Home > Blogs > VMware VROOM! Blog > Author Archives: Bruce Herndon

Performance Best Practices for vSphere 5.5 is Available

We are pleased to announce the availability of Performance Best Practices for vSphere 5.5. This is a book designed to help system administrators obtain the best performance from vSphere 5.5 deployments.

The book addresses many of the new features in vSphere 5.5 from a performance perspective. These include:

  • vSphere Flash Read Cache, a new feature in vSphere 5.5 allowing flash storage resources on the ESXi host to be used for read caching of virtual machine I/O requests.
  • VMware Virtual SAN (VSAN), a new feature (in beta for vSphere 5.5) allowing storage resources attached directly to ESXi hosts to be used for distributed storage and accessed by multiple ESXi hosts.
  • The VMware vFabric Postgres database (vPostgres).

We’ve also updated and expanded on many of the topics in the book. These include:

  • Running storage latency and network latency sensitive applications
  • NUMA and Virtual NUMA (vNUMA)
  • Memory overcommit techniques
  • Large memory pages
  • Receive-side scaling (RSS), both in guests and on 10 Gigabit Ethernet cards
  • VMware vMotion, Storage vMotion, and Cross-host Storage vMotion
  • VMware Distributed Resource Scheduler (DRS) and Distributed Power Management (DPM)
  • VMware Single Sign-On Server

The book can be found here.

VMmark 2.5 Released

I am pleased to announce the release of VMmark 2.5, the latest edition of VMware’s multi-host consolidation benchmark. The most notable change in VMmark 2.5 is the addition of optional power measurements for servers and servers plus storage. This capability will assist IT architects who wish to consider trade-offs in performance and power consumption when designing datacenters or evaluating new and emerging technologies, such as flash-based storage.

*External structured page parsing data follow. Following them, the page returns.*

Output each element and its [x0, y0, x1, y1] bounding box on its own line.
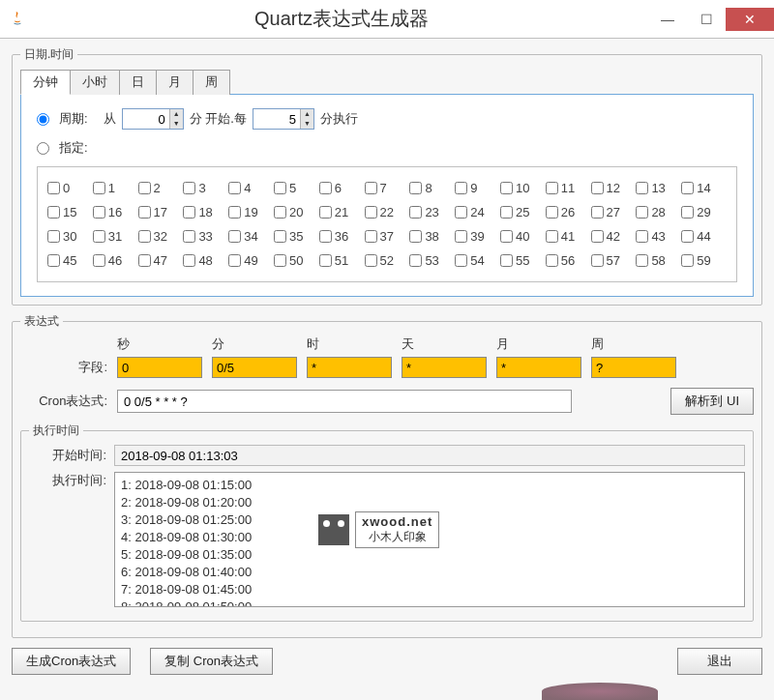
- minute-checkbox-17[interactable]: 17: [138, 205, 184, 219]
- minute-checkbox-38[interactable]: 38: [409, 229, 455, 244]
- minute-checkbox-50[interactable]: 50: [274, 253, 319, 268]
- minute-checkbox-41[interactable]: 41: [546, 229, 591, 244]
- checkbox-input[interactable]: [228, 254, 241, 267]
- checkbox-input[interactable]: [500, 230, 513, 243]
- minute-checkbox-14[interactable]: 14: [681, 181, 727, 195]
- checkbox-input[interactable]: [93, 206, 105, 219]
- minute-checkbox-0[interactable]: 0: [47, 181, 93, 195]
- spin-from[interactable]: ▲▼: [122, 108, 184, 130]
- checkbox-input[interactable]: [591, 254, 604, 267]
- checkbox-input[interactable]: [274, 254, 286, 267]
- checkbox-input[interactable]: [274, 182, 286, 194]
- spin-down-icon[interactable]: ▼: [169, 119, 183, 129]
- tab-分钟[interactable]: 分钟: [20, 70, 71, 95]
- checkbox-input[interactable]: [455, 206, 467, 219]
- generate-cron-button[interactable]: 生成Cron表达式: [12, 648, 131, 675]
- minute-checkbox-40[interactable]: 40: [500, 229, 546, 244]
- from-input[interactable]: [123, 110, 169, 129]
- checkbox-input[interactable]: [47, 230, 60, 243]
- run-times-list[interactable]: 1: 2018-09-08 01:15:002: 2018-09-08 01:2…: [114, 472, 745, 607]
- minute-checkbox-30[interactable]: 30: [47, 229, 93, 244]
- checkbox-input[interactable]: [47, 254, 60, 267]
- minute-checkbox-57[interactable]: 57: [591, 253, 637, 268]
- checkbox-input[interactable]: [138, 182, 151, 194]
- checkbox-input[interactable]: [500, 182, 513, 194]
- expr-field-周[interactable]: [591, 357, 676, 378]
- radio-period[interactable]: [37, 113, 49, 126]
- checkbox-input[interactable]: [183, 230, 195, 243]
- tab-小时[interactable]: 小时: [70, 70, 120, 95]
- spin-every[interactable]: ▲▼: [253, 108, 314, 130]
- minute-checkbox-33[interactable]: 33: [183, 229, 228, 244]
- checkbox-input[interactable]: [591, 182, 604, 194]
- minute-checkbox-55[interactable]: 55: [500, 253, 546, 268]
- minute-checkbox-35[interactable]: 35: [274, 229, 319, 244]
- minute-checkbox-4[interactable]: 4: [228, 181, 274, 195]
- minute-checkbox-18[interactable]: 18: [183, 205, 228, 219]
- minute-checkbox-47[interactable]: 47: [138, 253, 184, 268]
- minute-checkbox-16[interactable]: 16: [93, 205, 138, 219]
- spin-up-icon[interactable]: ▲: [169, 109, 183, 119]
- checkbox-input[interactable]: [319, 182, 332, 194]
- checkbox-input[interactable]: [365, 182, 377, 194]
- minute-checkbox-15[interactable]: 15: [47, 205, 93, 219]
- checkbox-input[interactable]: [636, 182, 648, 194]
- minute-checkbox-27[interactable]: 27: [591, 205, 637, 219]
- minute-checkbox-25[interactable]: 25: [500, 205, 546, 219]
- minute-checkbox-24[interactable]: 24: [455, 205, 500, 219]
- checkbox-input[interactable]: [409, 182, 422, 194]
- checkbox-input[interactable]: [274, 230, 286, 243]
- checkbox-input[interactable]: [183, 254, 195, 267]
- expr-field-天[interactable]: [402, 357, 487, 378]
- minute-checkbox-26[interactable]: 26: [546, 205, 591, 219]
- minute-checkbox-12[interactable]: 12: [591, 181, 637, 195]
- expr-field-秒[interactable]: [117, 357, 202, 378]
- minute-checkbox-7[interactable]: 7: [365, 181, 410, 195]
- minute-checkbox-36[interactable]: 36: [319, 229, 365, 244]
- expr-field-时[interactable]: [307, 357, 392, 378]
- expr-field-分[interactable]: [212, 357, 297, 378]
- minute-checkbox-39[interactable]: 39: [455, 229, 500, 244]
- minute-checkbox-13[interactable]: 13: [636, 181, 681, 195]
- minute-checkbox-45[interactable]: 45: [47, 253, 93, 268]
- checkbox-input[interactable]: [319, 230, 332, 243]
- minute-checkbox-23[interactable]: 23: [409, 205, 455, 219]
- checkbox-input[interactable]: [636, 206, 648, 219]
- copy-cron-button[interactable]: 复制 Cron表达式: [150, 648, 273, 675]
- checkbox-input[interactable]: [681, 230, 694, 243]
- checkbox-input[interactable]: [546, 206, 558, 219]
- minute-checkbox-9[interactable]: 9: [455, 181, 500, 195]
- checkbox-input[interactable]: [228, 182, 241, 194]
- minute-checkbox-42[interactable]: 42: [591, 229, 637, 244]
- checkbox-input[interactable]: [138, 206, 151, 219]
- minute-checkbox-22[interactable]: 22: [365, 205, 410, 219]
- checkbox-input[interactable]: [409, 254, 422, 267]
- minute-checkbox-20[interactable]: 20: [274, 205, 319, 219]
- checkbox-input[interactable]: [546, 254, 558, 267]
- checkbox-input[interactable]: [47, 182, 60, 194]
- minute-checkbox-58[interactable]: 58: [636, 253, 681, 268]
- minute-checkbox-19[interactable]: 19: [228, 205, 274, 219]
- checkbox-input[interactable]: [409, 206, 422, 219]
- checkbox-input[interactable]: [681, 182, 694, 194]
- minute-checkbox-46[interactable]: 46: [93, 253, 138, 268]
- minute-checkbox-52[interactable]: 52: [365, 253, 410, 268]
- minute-checkbox-28[interactable]: 28: [636, 205, 681, 219]
- checkbox-input[interactable]: [319, 254, 332, 267]
- checkbox-input[interactable]: [409, 230, 422, 243]
- checkbox-input[interactable]: [455, 230, 467, 243]
- expr-field-月[interactable]: [496, 357, 581, 378]
- minute-checkbox-37[interactable]: 37: [365, 229, 410, 244]
- minute-checkbox-6[interactable]: 6: [319, 181, 365, 195]
- close-button[interactable]: ✕: [726, 8, 774, 31]
- minute-checkbox-43[interactable]: 43: [636, 229, 681, 244]
- minute-checkbox-54[interactable]: 54: [455, 253, 500, 268]
- minute-checkbox-56[interactable]: 56: [546, 253, 591, 268]
- minute-checkbox-2[interactable]: 2: [138, 181, 184, 195]
- checkbox-input[interactable]: [500, 206, 513, 219]
- tab-日[interactable]: 日: [119, 70, 157, 95]
- checkbox-input[interactable]: [591, 206, 604, 219]
- checkbox-input[interactable]: [681, 254, 694, 267]
- parse-to-ui-button[interactable]: 解析到 UI: [670, 388, 754, 415]
- radio-specify[interactable]: [37, 142, 49, 155]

VMmark 2.5 contains a number of other improvements including:

  • Support for the VMware vCenter Server Appliance.
  • Support for VMmark 2.5 message and results delivery via Growl/Prowl.
  • Support for PowerCLI 5.1.
  • Updated workload virtual machine templates made from SLES for VMware, a free use version of SLES 11 SP2.
  • Improved pre-run initialization checking.

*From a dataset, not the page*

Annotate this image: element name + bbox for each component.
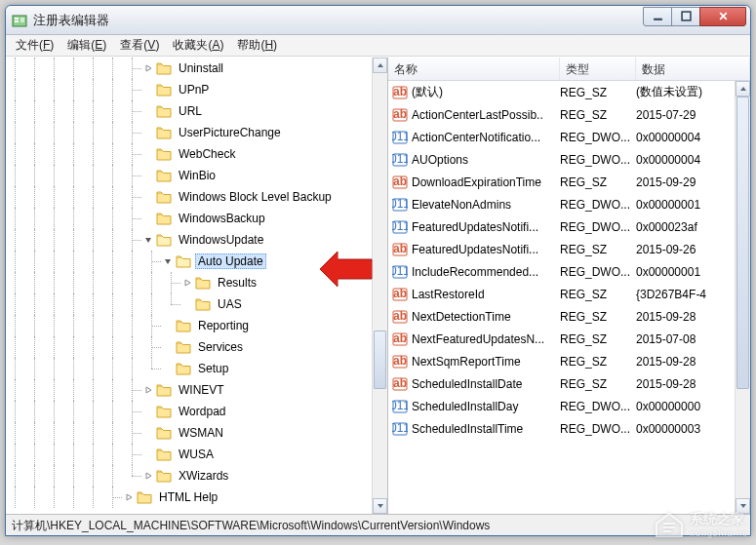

Full release notes can be found here.

Over the past two years since its initial release, VMmark 2.x has become the most widely-published virtualization benchmark with over fifty published results. We expect VMmark 2.5 and its new capabilities to continue that momentum. Keep an eye out for new power and power-performance results from our hardware partners as well as a series of upcoming blog entries presenting interesting power-performance experiments from the VMmark team.

The power measurement capability in VMmark 2.5 utilizes the SPEC®™ PTDaemon (Power Temperature Daemon). The PTDaemon provides a straightforward and reliable building block with support for the many power analyzers that have passed the SPEC Power Analyzer Acceptance Test.

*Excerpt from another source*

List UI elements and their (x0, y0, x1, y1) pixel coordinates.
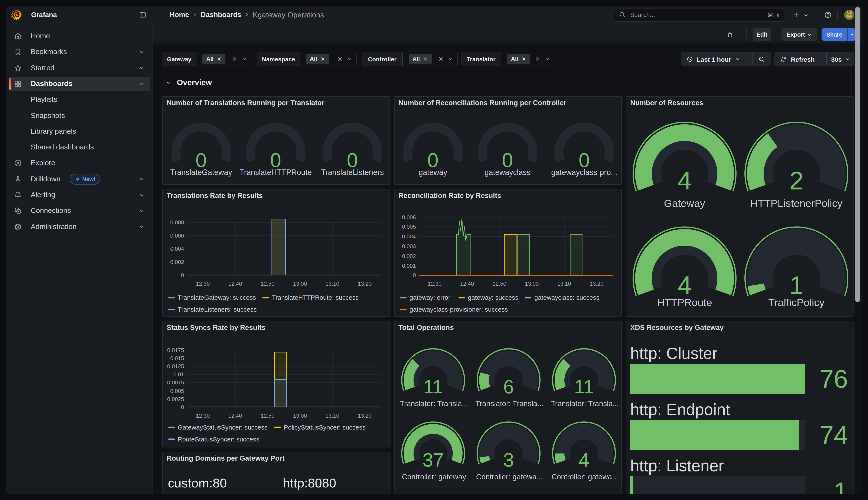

All currently published VMmark 2.0 and 2.1 results are comparable to VMmark 2.5 performance-only results. Beginning on January 8th 2013, any submission of benchmark results must use the VMmark 2.5 benchmark kit.

Performance Best Practices for VMware vSphere 5.1

We’re pleased to announce the availability of Performance Best Practices for vSphere 5.1.  This is a book designed to help system administrators obtain the best performance from vSphere 5.1 deployments.

The book addresses many of the new features in vSphere 5.1 from a performance perspective.  These include:

  • Use of a system swap file to reduce VMkernel and related memory usage
  • Flex SE linked clones that can relinquish storage space when it’s no longer needed
  • Use of jumbo frames for hardware iSCSI
  • Single Root I/O virtualization (SR-IOV), allowing direct guest access to hardware devices
  • Enhancements to SplitRx mode, a feature allowing network packets received in a single network queue to be processed on multiple physical CPUs
  • Enhancements to the vSphere Web Client
  • VMware Cross-Host Storage vMotion, which allows virtual machines to be moved simultaneously across both hosts and datastores

We’ve also updated and expanded on many of the topics in the book.

These topic include:

  • Choosing hardware for a vSphere deployment
  • Power management
  • Configuring ESXi for best performance
  • Guest operating system performance
  • vCenter and vCenter database performance
  • vMotion and Storage vMotion performance
  • Distributed Resource Scheduler (DRS), Distributed Power Management (DPM), and Storage DRS performance
  • High Availability (HA), Fault Tolerance (FT), and VMware vCenter Update Manager performance
  • VMware vSphere Storage Appliance (VSA) and vCenter Single Sign on Server performance

The book can be found at: http://www.vmware.com/pdf/Perf_Best_Practices_vSphere5.1.pdf.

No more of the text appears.